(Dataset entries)
┄┄┄┄┄┄┄┄┄┄┄┄┄┄┄┄┄┄┄┄

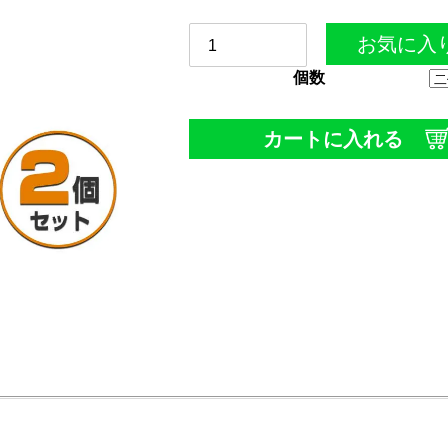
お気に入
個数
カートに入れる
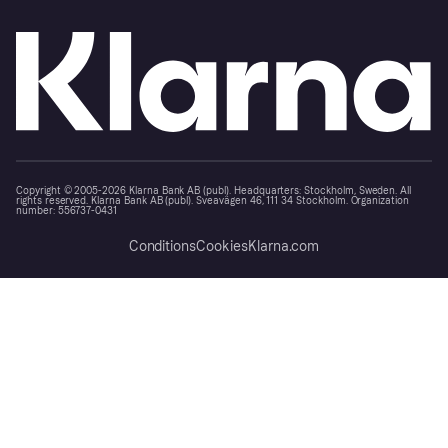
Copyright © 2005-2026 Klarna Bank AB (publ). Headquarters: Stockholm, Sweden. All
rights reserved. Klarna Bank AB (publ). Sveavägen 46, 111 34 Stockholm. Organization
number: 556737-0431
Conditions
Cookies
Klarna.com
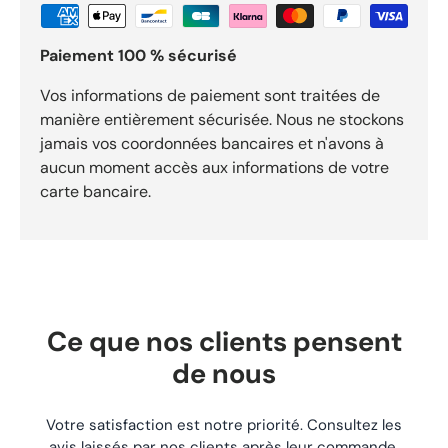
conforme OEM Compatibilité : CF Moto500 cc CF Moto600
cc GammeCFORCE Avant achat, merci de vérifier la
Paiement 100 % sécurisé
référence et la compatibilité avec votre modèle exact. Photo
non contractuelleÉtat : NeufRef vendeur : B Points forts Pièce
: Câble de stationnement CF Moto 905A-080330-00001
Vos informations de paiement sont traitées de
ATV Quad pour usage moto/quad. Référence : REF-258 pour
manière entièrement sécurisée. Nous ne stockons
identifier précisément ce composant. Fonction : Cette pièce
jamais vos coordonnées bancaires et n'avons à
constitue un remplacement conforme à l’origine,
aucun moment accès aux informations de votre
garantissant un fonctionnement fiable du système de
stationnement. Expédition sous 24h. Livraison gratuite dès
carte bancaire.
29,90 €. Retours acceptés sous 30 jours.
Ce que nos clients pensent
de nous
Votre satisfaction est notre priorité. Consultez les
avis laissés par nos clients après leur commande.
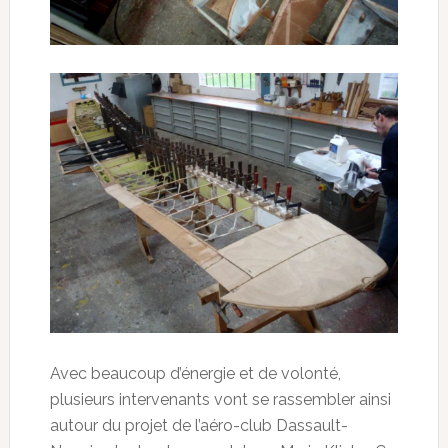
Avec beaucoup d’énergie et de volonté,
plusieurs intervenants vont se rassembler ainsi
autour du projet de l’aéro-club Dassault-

┄┄┄┄┄┄┄┄┄┄┄┄┄┄┄┄┄┄┄┄

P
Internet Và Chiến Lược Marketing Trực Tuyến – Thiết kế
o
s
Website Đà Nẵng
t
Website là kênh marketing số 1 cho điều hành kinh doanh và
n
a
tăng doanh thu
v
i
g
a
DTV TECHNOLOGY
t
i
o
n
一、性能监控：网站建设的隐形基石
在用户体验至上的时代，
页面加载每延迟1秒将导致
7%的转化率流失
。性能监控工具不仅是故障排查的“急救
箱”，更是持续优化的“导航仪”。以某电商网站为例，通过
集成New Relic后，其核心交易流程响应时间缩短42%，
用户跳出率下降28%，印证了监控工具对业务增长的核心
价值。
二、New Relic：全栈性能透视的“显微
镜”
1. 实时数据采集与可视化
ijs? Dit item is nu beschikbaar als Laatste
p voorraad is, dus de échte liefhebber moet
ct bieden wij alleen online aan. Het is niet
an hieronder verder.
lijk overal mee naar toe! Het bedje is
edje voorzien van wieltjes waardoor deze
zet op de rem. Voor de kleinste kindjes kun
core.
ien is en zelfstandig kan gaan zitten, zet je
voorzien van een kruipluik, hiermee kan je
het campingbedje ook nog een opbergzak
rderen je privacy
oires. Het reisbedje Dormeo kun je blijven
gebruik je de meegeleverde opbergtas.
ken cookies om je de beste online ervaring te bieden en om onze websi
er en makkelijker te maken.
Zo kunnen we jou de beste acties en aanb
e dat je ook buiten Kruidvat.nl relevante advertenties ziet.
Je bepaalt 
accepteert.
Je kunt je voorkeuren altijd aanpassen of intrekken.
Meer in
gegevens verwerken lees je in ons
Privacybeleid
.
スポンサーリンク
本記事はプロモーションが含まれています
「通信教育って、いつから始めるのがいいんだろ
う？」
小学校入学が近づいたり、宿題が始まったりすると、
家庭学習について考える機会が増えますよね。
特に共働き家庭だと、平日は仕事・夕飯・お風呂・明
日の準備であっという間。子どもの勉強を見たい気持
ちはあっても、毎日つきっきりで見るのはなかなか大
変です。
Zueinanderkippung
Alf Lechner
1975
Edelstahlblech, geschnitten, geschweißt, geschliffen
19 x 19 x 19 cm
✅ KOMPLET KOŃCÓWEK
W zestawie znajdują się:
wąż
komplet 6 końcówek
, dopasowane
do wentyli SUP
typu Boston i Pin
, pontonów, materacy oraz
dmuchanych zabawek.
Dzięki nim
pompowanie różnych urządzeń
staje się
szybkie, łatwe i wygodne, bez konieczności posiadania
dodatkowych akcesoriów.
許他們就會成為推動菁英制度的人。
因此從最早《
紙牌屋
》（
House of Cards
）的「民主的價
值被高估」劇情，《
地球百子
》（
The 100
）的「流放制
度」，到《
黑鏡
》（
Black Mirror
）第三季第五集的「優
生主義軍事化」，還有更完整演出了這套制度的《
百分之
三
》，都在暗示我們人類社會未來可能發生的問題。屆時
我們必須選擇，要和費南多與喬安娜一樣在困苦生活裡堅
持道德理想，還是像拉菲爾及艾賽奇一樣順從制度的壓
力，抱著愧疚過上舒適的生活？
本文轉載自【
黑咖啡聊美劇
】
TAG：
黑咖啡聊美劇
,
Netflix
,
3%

┄┄┄┄┄┄┄┄┄┄┄┄┄┄┄┄┄┄┄┄

WHAT TO WORK ON:
Find "一、性能监控：网站建设的隐形基石" in the entries above and copy that whole line exactly, then each line after it through the line that contains "ien is en zelfstandig kan gaan zitten, zet je".

EXERCISE RESPONSE:
一、性能监控：网站建设的隐形基石
在用户体验至上的时代，
页面加载每延迟1秒将导致
7%的转化率流失
。性能监控工具不仅是故障排查的“急救
箱”，更是持续优化的“导航仪”。以某电商网站为例，通过
集成New Relic后，其核心交易流程响应时间缩短42%，
用户跳出率下降28%，印证了监控工具对业务增长的核心
价值。
二、New Relic：全栈性能透视的“显微
镜”
1. 实时数据采集与可视化
ijs? Dit item is nu beschikbaar als Laatste
p voorraad is, dus de échte liefhebber moet
ct bieden wij alleen online aan. Het is niet
an hieronder verder.
lijk overal mee naar toe! Het bedje is
edje voorzien van wieltjes waardoor deze
zet op de rem. Voor de kleinste kindjes kun
core.
ien is en zelfstandig kan gaan zitten, zet je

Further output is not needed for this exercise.